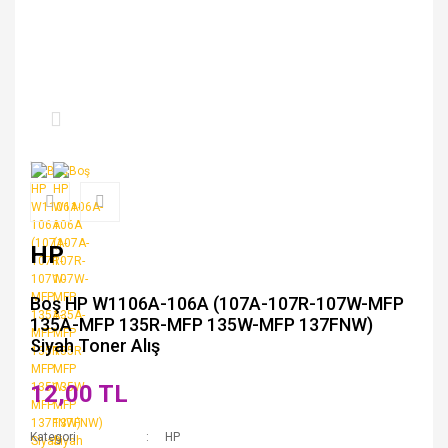
HP
Boş HP W1106A-106A (107A-107R-107W-MFP
135A-MFP 135R-MFP 135W-MFP 137FNW)
Siyah Toner Alış
12,00 TL
Kategori
HP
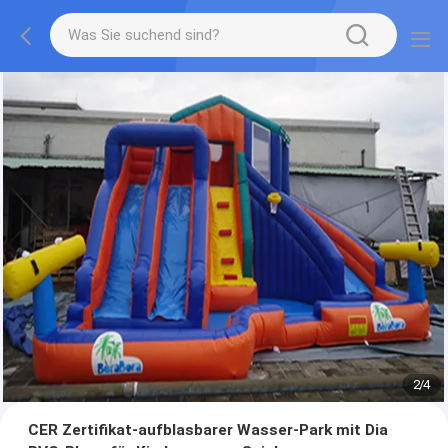
2
/
4
CER Zertifikat-aufblasbarer Wasser-Park mit Dia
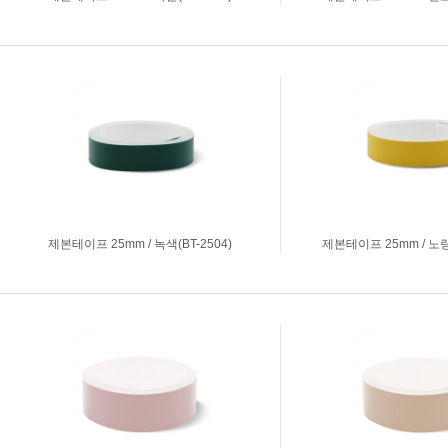
아크릴상자
시트지커팅
명찰주문제작
실사출력
표찰주문제작
부자재주문
진열대세트주문
제본테이프 25mm / 녹색(BT-2504)
제본테이프 25mm / 노랑색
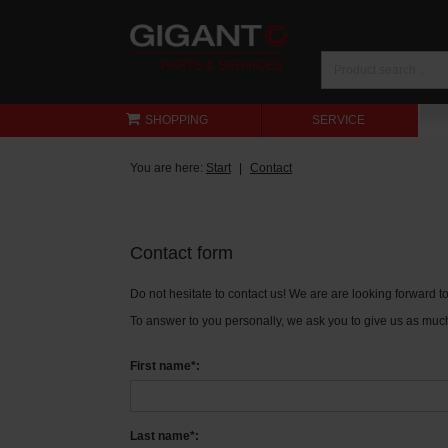
SHOPPING
SERVICE
You are here:
Start
Contact
Contact form
Do not hesitate to contact us! We are are looking forward 
To answer to you personally, we ask you to give us as much
First name*:
Last name*:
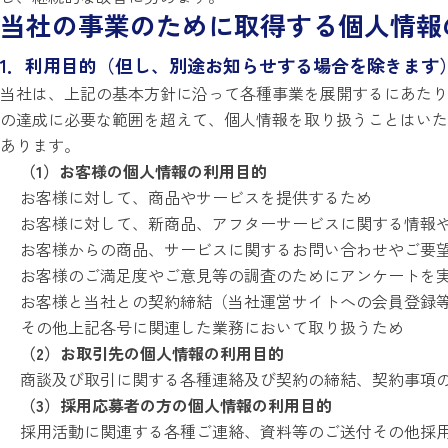
当社の事業のために取得する
個人情報
1．利用目的（但し、別途お知らせする場合を除きます
当社は、上記の基本方針に沿って各種事業を展開するにあたり
の達成に必要な範囲を超えて、個人情報を取り扱うことはいた
あります。
（1）お客様の個人情報の利用目的
お客様に対して、商品やサービスを提供するため
お客様に対して、新商品、アフターサービスに関する情報
お客様からの商品、サービスに関するお問い合わせやご要
お客様のご満足度やご意見等の調査のためにアンケートを
お客様と当社との契約締結（当社運営サイトへの会員登録
その他上記各号に関連した業務において取り扱うため
（2）お取引先の個人情報の利用目的
商談及び取引に関する各種連絡及び契約の締結、契約事項
（3）採用応募者の方の個人情報の利用目的
採用活動に関連する各種ご連絡、資料等のご送付その他採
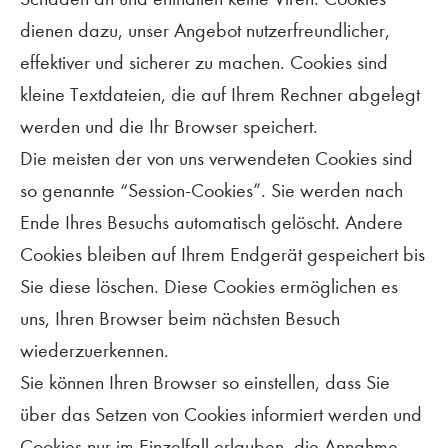
dienen dazu, unser Angebot nutzerfreundlicher,
effektiver und sicherer zu machen. Cookies sind
kleine Textdateien, die auf Ihrem Rechner abgelegt
werden und die Ihr Browser speichert.
Die meisten der von uns verwendeten Cookies sind
so genannte “Session-Cookies”. Sie werden nach
Ende Ihres Besuchs automatisch gelöscht. Andere
Cookies bleiben auf Ihrem Endgerät gespeichert bis
Sie diese löschen. Diese Cookies ermöglichen es
uns, Ihren Browser beim nächsten Besuch
wiederzuerkennen.
Sie können Ihren Browser so einstellen, dass Sie
über das Setzen von Cookies informiert werden und
Cookies nur im Einzelfall erlauben, die Annahme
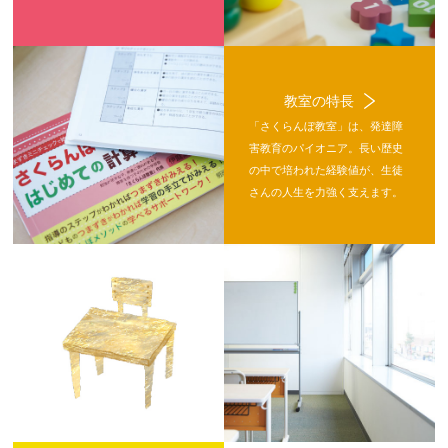
教室の特長
「さくらんぼ教室」は、発達障
害教育のパイオニア。長い歴史
の中で培われた経験値が、生徒
さんの人生を力強く支えます。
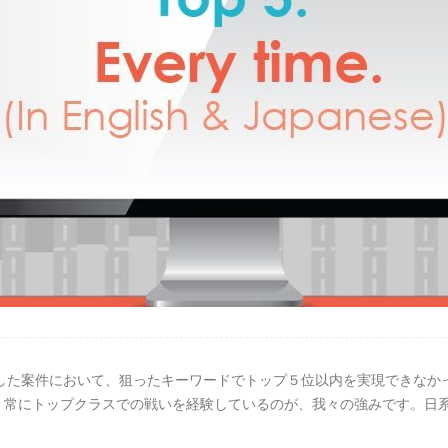
請けした案件において、狙ったキーワードでトップ５位以内を実現できな
、常にトップクラスでの戦いを経験しているのが、我々の強みです。日
。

--

Only the lines above that include the word "お客様に対して" belong in the answer; copy each one.

お客様に対して、商品やサービスを提供するため
お客様に対して、新商品、アフターサービスに関する情報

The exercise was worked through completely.